Finalement le socialisme de Schæffle nous paraît beaucoup plus dangereux que celui de Marx. Grâce à l’apparente modération de ses résultats et à la savante gradation de ses réformes, il épouvante moins et il attire davantage.

Aussi sont-ce les grandes lignes de ce programme qui ont été adoptées par les organes avancés de la démocratie chrétienne[1]. Il est certain que Schæffle ne peut pas être classé parmi les disciples de Marx ; il est bien certain, néanmoins, qu’on peut être socialiste tout en professant comme Schæffle une aversion très sincère pour la démocratie sociale. Schæffle finit d’ailleurs en combattant celle-ci à visage découvert dans son Aussichtslosigkeit der Social-demokratie, et nous avouons avoir trouvé contre elle peu d’arguments aussi forts que ceux par lesquels il montre que, si elle pouvait se constituer, elle serait

  1. Voir diverses citations dans nos Éléments d’économie politique, 2e éd., p. 101, note 2, et p. 184. — Ainsi encore nous trouvons dans une revue religieuse allemande qui exerce une grande autorité, les Stimmen aus Maria Laach, la formule suivante, qui est recommandée par le R. P. Pachtler : « À notre avis, dit-il, il faudrait dès maintenant subordonner les grandioses produits de la machine, sa mise en mouvement et son activité à l’exploitation collective d’une corporation industrielle.

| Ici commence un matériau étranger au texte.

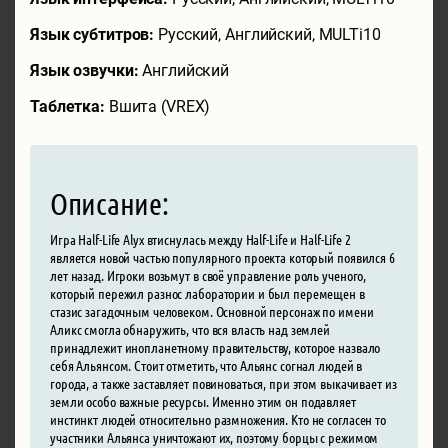
Язык субтитров:
Русский, Английский, MULTi10
Язык озвучки:
Английский
Таблетка:
Вшита (VREX)
Описание:
Игра Half-Life Alyx втиснулась между Half-Life и Half-Life 2
является новой частью популярного проекта который появился 6
лет назад. Игроки возьмут в своё управление роль ученого,
который пережил разнос лаборатории и был перемещен в
стазис загадочным человеком. Основной персонаж по имени
Аликс смогла обнаружить, что вся власть над землей
принадлежит инопланетному правительству, которое назвало
себя Альянсом. Стоит отметить, что Альянс согнал людей в
города, а также заставляет повиноваться, при этом выкачивает из
земли особо важные ресурсы. Именно этим он подавляет
инстинкт людей относительно размножения. Кто не согласен то
участники Альянса уничтожают их, поэтому борцы с режимом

En tout cas les corps de métier devraient perdre tout caractère local et au besoin s’étendre sur des cercles et des provinces entières. Chaque corporation devrait avoir son magasin de matières premières, ses machines, ses fabriques, c’est-à-dire les moyens de production les plus importants. La production elle-même serait placée sous la surveillance des patrons ouvriers, auxquels seraient subordonnés les compagnons et les apprentis. Bref, la corporation deviendrait société de production. Avec cette organisation le socialisme ne serait jamais né : en effet, le bon socialisme (non le socialisme démocratique, mais le socialisme corporatif) (sic) aurait été là, et le « fonds d’or » de l’industrie aurait servi au bien commun, supposé d’ailleurs que la société fût restée chrétienne. Mais que dis-je ? Tout cela n’est qu’hérésie aux yeux des libéraux » (R. P. Pachtler, le But du socialisme et les idées libérales, trad. fr. du docteur Fritsch, 1893, pp. 50-51). — Hérésie aux yeux des libéraux" ? dit-il. C’est parfaitement mon avis.